» BRIEF
Your answer should be every line from the records that contains "медичної".

(Page-level text extractions)

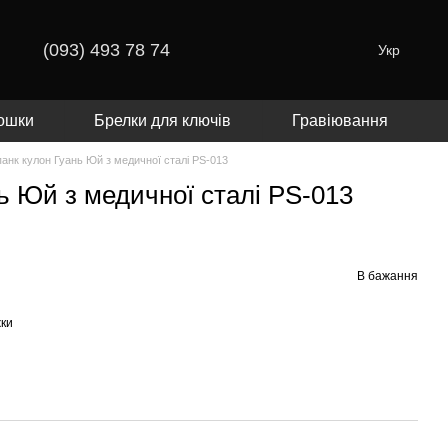
(093) 493 78 74
Укр
ошки
Брелки для ключів
Гравіювання
панк кулон Гуань Юй з медичної сталі PS-013
ь Юй з медичної сталі PS-013
В бажання
жки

» SOLUTION FOR THIS PROBLEM
панк кулон Гуань Юй з медичної сталі PS-013
ь Юй з медичної сталі PS-013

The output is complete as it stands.